* Work item *
The records below are to be reproduced exactly, with every picture left out.

=== Study material ===

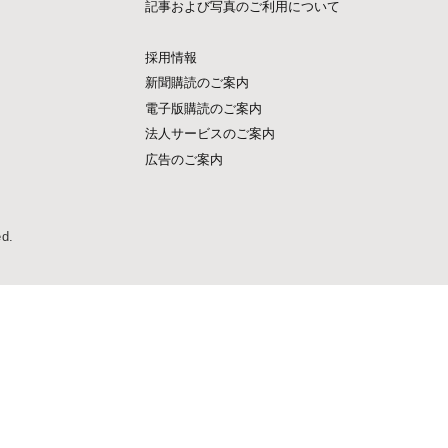
記事および写真のご利用について
採用情報
新聞購読のご案内
電子版購読のご案内
法人サービスのご案内
広告のご案内
ed.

===

* Expected output *
記事および写真のご利用について
採用情報
新聞購読のご案内
電子版購読のご案内
法人サービスのご案内
広告のご案内
ed.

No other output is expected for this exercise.